When a Heart Rate Falls Outside the Normal Range
A resting heart rate below 60 bpm is technically called bradycardia. In athletes or people on heart-slowing medications, this is expected and harmless. Population studies often use a lower cutoff of 50 bpm before flagging it as potentially concerning. The distinction matters: a fit person with a heart rate of 52 bpm and no symptoms is in a very different situation than someone at 48 bpm who feels dizzy, fatigued, or faint.
On the other end, a resting heart rate consistently above 100 bpm is called tachycardia. Temporary spikes above 100 are completely normal during exercise, stress, caffeine consumption, or illness (fevers raise your heart rate). The concern is when your resting rate stays elevated without an obvious trigger. Conditions like anemia, thyroid disorders, dehydration, and anxiety can all push resting heart rate higher.
The number alone doesn’t tell the whole story. A heart rate of 55 bpm with no symptoms is fine.

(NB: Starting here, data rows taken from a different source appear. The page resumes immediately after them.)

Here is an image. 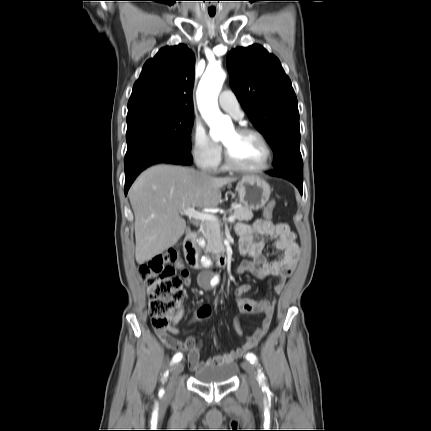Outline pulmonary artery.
I'll use <instances>...</instances> for the list:
<instances>
[{
  "label": "pulmonary artery",
  "mask_w": 431,
  "mask_h": 431,
  "mask_svg": "<svg viewBox=\"0 0 431 431\" xmlns=\"http://www.w3.org/2000/svg\"><path fill=\"white\" fill-rule=\"evenodd\" d=\"M218 102L220 107L235 119H241L243 117L244 114L240 108V104L231 90L222 91L219 95Z\"/></svg>",
  "instance_id": "pulmonary-artery-1"
}]
</instances>
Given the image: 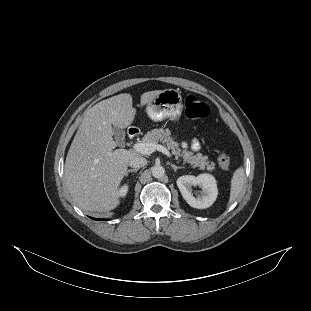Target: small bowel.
I'll return each instance as SVG.
<instances>
[{"mask_svg": "<svg viewBox=\"0 0 311 311\" xmlns=\"http://www.w3.org/2000/svg\"><path fill=\"white\" fill-rule=\"evenodd\" d=\"M186 145L184 144L183 147H185ZM191 148L194 151H197L199 149V143L197 140L192 141L191 143Z\"/></svg>", "mask_w": 311, "mask_h": 311, "instance_id": "c3829d8e", "label": "small bowel"}]
</instances>
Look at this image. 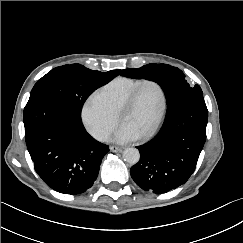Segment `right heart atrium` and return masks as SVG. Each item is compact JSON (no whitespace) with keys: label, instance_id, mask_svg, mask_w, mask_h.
Segmentation results:
<instances>
[{"label":"right heart atrium","instance_id":"obj_1","mask_svg":"<svg viewBox=\"0 0 243 243\" xmlns=\"http://www.w3.org/2000/svg\"><path fill=\"white\" fill-rule=\"evenodd\" d=\"M81 117L89 133L101 141L109 137L118 122L117 115L96 92L85 101Z\"/></svg>","mask_w":243,"mask_h":243}]
</instances>
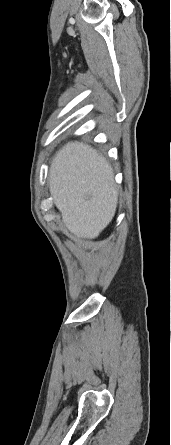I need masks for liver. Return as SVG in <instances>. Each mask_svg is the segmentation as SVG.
Masks as SVG:
<instances>
[{
    "label": "liver",
    "mask_w": 171,
    "mask_h": 445,
    "mask_svg": "<svg viewBox=\"0 0 171 445\" xmlns=\"http://www.w3.org/2000/svg\"><path fill=\"white\" fill-rule=\"evenodd\" d=\"M49 186L64 225L76 237H98L115 215L118 192L112 168L87 144L71 142L56 154Z\"/></svg>",
    "instance_id": "obj_1"
}]
</instances>
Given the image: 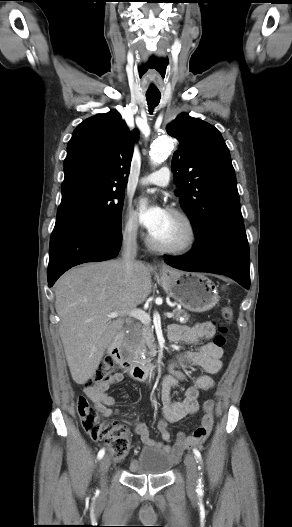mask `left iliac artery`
Returning a JSON list of instances; mask_svg holds the SVG:
<instances>
[{"label":"left iliac artery","instance_id":"obj_1","mask_svg":"<svg viewBox=\"0 0 292 527\" xmlns=\"http://www.w3.org/2000/svg\"><path fill=\"white\" fill-rule=\"evenodd\" d=\"M193 454H194L195 458L198 460L197 462H200V464H201V462H202L201 453L197 449H193ZM199 469H201V466H199ZM202 487H203V481H202V478H200V479H198L197 490L201 491Z\"/></svg>","mask_w":292,"mask_h":527}]
</instances>
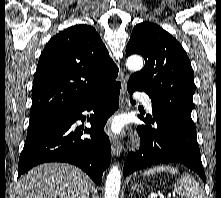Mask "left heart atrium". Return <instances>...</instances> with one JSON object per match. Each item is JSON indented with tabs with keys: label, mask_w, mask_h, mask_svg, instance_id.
Segmentation results:
<instances>
[{
	"label": "left heart atrium",
	"mask_w": 221,
	"mask_h": 198,
	"mask_svg": "<svg viewBox=\"0 0 221 198\" xmlns=\"http://www.w3.org/2000/svg\"><path fill=\"white\" fill-rule=\"evenodd\" d=\"M121 125L118 122L112 124L110 131L112 134L117 135L120 132Z\"/></svg>",
	"instance_id": "39dd6f15"
}]
</instances>
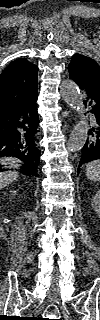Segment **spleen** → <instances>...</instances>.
I'll return each instance as SVG.
<instances>
[{
	"label": "spleen",
	"instance_id": "spleen-1",
	"mask_svg": "<svg viewBox=\"0 0 100 320\" xmlns=\"http://www.w3.org/2000/svg\"><path fill=\"white\" fill-rule=\"evenodd\" d=\"M86 176L91 181L100 180V161L95 160L86 165Z\"/></svg>",
	"mask_w": 100,
	"mask_h": 320
}]
</instances>
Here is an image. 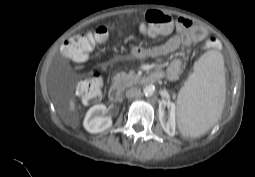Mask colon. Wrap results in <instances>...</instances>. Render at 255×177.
<instances>
[{
    "label": "colon",
    "instance_id": "colon-1",
    "mask_svg": "<svg viewBox=\"0 0 255 177\" xmlns=\"http://www.w3.org/2000/svg\"><path fill=\"white\" fill-rule=\"evenodd\" d=\"M172 22L169 15L159 10H148L144 15L140 28L145 35L158 36L170 31ZM107 32V28L101 26L76 34L64 42L61 52L65 57L75 62H84L93 50L94 44L105 40ZM208 43L210 45L215 44L210 40ZM102 83L101 72L93 69L86 78L78 83L77 94L85 103H97L101 98Z\"/></svg>",
    "mask_w": 255,
    "mask_h": 177
}]
</instances>
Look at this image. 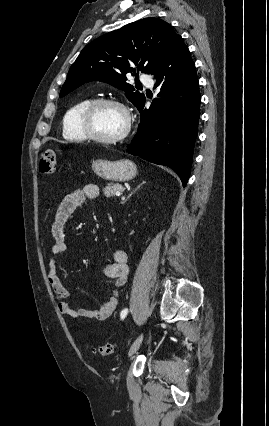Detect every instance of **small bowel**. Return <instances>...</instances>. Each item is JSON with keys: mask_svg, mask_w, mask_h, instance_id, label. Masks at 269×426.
Listing matches in <instances>:
<instances>
[{"mask_svg": "<svg viewBox=\"0 0 269 426\" xmlns=\"http://www.w3.org/2000/svg\"><path fill=\"white\" fill-rule=\"evenodd\" d=\"M100 195V188L95 184H87L66 196L58 205L54 221L51 226L53 244L48 257V280L52 287L55 299L58 301L59 312L70 318H86L103 321L107 319L118 306V295L115 293L95 309L74 306L67 301L69 291L57 274V256L67 250L65 226L75 212L87 199H95ZM128 256L126 251L118 249L113 251L111 260L103 267L104 276L112 280L115 286L125 284L128 276Z\"/></svg>", "mask_w": 269, "mask_h": 426, "instance_id": "c3829d8e", "label": "small bowel"}]
</instances>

A heart rate of 90 bpm with palpitations, chest tightness, or shortness of breath at rest is more meaningful, even though 90 falls within the “normal” range. Symptoms alongside the number are what matter most.
How to Check Your Heart Rate Accurately
The simplest method is placing two fingers (index and middle) on the inside of your wrist, just below the base of your thumb. Count the beats for 15 seconds and multiply by four. For a resting measurement, sit quietly for at least five minutes first. Checking right after standing up, drinking coffee, or climbing stairs will give you an artificially high number.
Wearable devices like smartwatches and fitness trackers use optical sensors to estimate heart rate continuously. They’re reasonably accurate for resting measurements and general trends, though they can be less reliable during high-intensity exercise, especially with wrist-based sensors. Chest strap monitors tend to be more precise during workouts if accuracy matters to you.
Tracking your resting heart rate over weeks and months is more useful than fixating on a single reading. A gradual downward trend usually signals improving fitness. A sudden, sustained increase of 10 or more bpm from your baseline, without changes in medication or activity level, can be an early signal of illness, overtraining, or stress that’s worth investigating.